### [Task directions]
Copy out each line of the data that holds the word "sigue".

Data excerpts below:

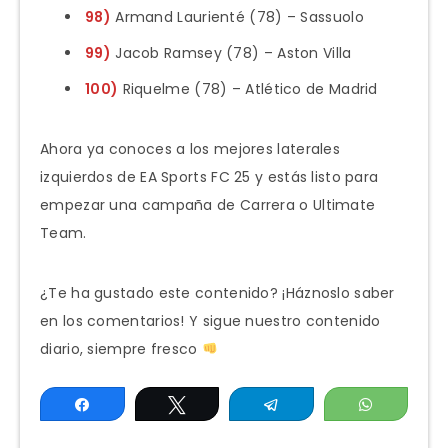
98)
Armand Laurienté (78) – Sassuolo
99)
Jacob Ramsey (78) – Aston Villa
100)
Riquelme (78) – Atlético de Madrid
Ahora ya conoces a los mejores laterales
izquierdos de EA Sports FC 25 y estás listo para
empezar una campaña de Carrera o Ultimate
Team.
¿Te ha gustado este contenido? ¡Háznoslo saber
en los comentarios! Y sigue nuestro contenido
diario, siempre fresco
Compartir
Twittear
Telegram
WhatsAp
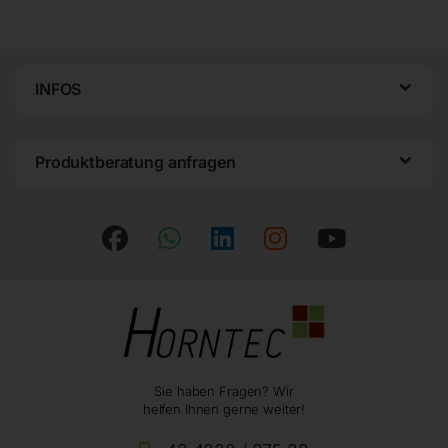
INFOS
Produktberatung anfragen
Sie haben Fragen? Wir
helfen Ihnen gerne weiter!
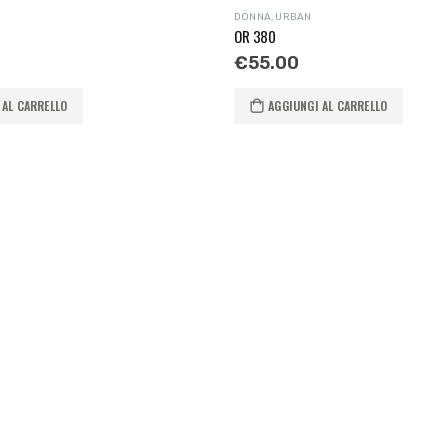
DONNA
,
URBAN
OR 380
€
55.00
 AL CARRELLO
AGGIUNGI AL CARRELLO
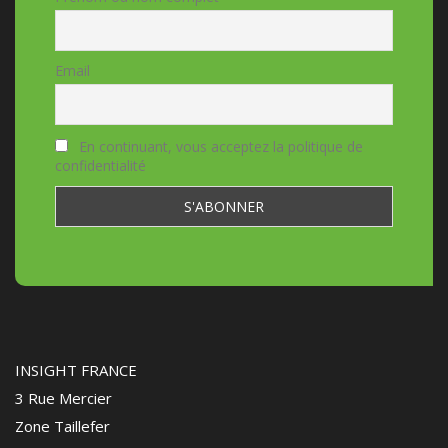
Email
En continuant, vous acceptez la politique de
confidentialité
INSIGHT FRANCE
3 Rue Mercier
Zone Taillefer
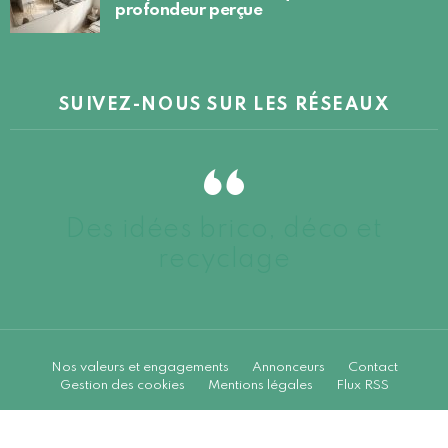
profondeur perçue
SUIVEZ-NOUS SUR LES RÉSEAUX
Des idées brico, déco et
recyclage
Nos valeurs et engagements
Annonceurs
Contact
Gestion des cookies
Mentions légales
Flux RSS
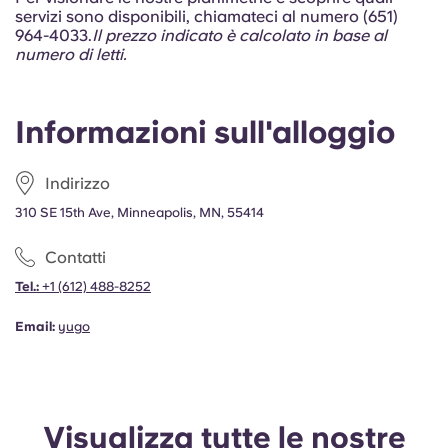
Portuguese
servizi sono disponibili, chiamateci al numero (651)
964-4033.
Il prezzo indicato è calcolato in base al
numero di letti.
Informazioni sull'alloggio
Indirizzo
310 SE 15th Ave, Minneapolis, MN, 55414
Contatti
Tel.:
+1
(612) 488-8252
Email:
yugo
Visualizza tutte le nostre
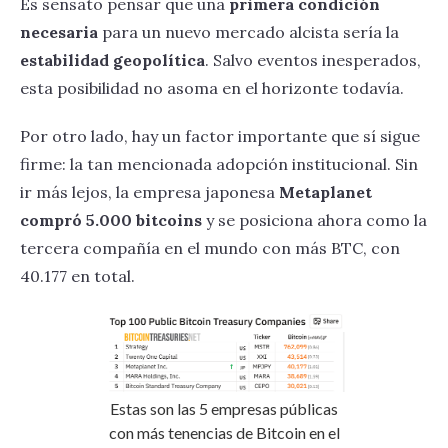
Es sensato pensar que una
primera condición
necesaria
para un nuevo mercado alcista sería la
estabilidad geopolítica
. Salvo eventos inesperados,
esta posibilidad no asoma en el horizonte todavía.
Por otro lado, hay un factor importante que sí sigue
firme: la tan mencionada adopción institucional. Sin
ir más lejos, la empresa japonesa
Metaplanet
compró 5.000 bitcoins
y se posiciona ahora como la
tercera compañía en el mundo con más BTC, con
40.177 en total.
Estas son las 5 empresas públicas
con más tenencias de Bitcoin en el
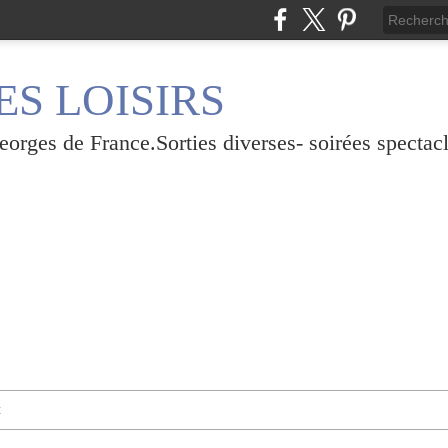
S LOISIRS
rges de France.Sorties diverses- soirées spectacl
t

End of Data excerpts.

### [Answer to this exercise]
en los comentarios! Y sigue nuestro contenido
Por otro lado, hay un factor importante que sí sigue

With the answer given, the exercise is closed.